Revised electronic specifications effective date: Changes to the electronic reporting specifications are effective for cost reporting periods ending on or after January 31, 2018.
Internet Only Manual Update to Pub 100-04, Chapter 16, Section 40.8 - Date of Service Policy
On March 16, CMS published Medicare Claims Processing Transmittal 4000 regarding changes to the manual pursuant to the new date of service (DOS) policy for molecular pathology laboratory tests and advanced diagnostic laboratory tests as established by the 2018 OPPS final rule. These changes apply to Chapter 16, Section 40.8 of the manual.
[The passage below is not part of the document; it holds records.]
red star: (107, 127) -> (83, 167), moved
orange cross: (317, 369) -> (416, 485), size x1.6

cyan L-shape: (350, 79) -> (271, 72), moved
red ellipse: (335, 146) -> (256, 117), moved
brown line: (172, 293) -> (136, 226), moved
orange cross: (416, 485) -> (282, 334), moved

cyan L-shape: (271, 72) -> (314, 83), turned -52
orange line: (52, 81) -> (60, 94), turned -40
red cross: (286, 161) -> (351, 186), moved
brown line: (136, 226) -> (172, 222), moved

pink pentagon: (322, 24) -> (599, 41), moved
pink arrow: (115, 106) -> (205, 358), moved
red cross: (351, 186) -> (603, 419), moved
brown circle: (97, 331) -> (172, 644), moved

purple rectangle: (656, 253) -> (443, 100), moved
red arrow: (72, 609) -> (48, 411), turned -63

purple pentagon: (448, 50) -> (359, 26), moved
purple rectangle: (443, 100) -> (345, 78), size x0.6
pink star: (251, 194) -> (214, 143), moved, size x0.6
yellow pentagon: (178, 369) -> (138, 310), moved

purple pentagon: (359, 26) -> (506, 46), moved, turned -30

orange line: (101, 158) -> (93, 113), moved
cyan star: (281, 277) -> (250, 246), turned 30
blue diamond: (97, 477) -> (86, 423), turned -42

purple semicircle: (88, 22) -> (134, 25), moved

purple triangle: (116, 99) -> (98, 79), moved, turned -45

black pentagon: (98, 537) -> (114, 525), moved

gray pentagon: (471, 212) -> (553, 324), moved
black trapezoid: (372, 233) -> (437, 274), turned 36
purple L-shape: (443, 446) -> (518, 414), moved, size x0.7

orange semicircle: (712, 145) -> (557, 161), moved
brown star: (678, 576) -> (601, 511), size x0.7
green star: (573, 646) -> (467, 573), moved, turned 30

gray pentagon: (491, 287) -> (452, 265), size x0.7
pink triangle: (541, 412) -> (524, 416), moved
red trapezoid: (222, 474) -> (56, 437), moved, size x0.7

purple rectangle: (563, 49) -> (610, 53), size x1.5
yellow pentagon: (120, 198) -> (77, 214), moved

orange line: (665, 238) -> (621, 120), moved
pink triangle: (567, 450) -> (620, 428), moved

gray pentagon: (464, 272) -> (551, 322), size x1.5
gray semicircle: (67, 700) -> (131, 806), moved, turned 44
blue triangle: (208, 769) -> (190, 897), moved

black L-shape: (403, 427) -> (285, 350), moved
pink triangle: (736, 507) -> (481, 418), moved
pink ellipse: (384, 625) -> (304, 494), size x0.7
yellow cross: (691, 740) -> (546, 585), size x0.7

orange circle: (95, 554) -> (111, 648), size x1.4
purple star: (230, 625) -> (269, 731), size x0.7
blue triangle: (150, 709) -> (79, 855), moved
Effective date: January 1, 2018
Implementation date: July 2, 2018
Final Decision Memo for Next Generation Sequencing (NGS) for Medicare Beneficiaries with Advanced Cancer
On March 16, CMS posted a Final Decision Memo regarding revisions to an NCD on NGS for Medicare beneficiaries with advanced cancer. CMS has finalized coverage of these diagnostic laboratory tests to help detect genetic mutations, which will assist patients and providers in making more informed treatment decisions. Coverage will include patients with recurrent, metastatic, relapsed, refractory, or stages III or IV cancer.
CMS issued a Press Release regarding the finalized NCD on the same date.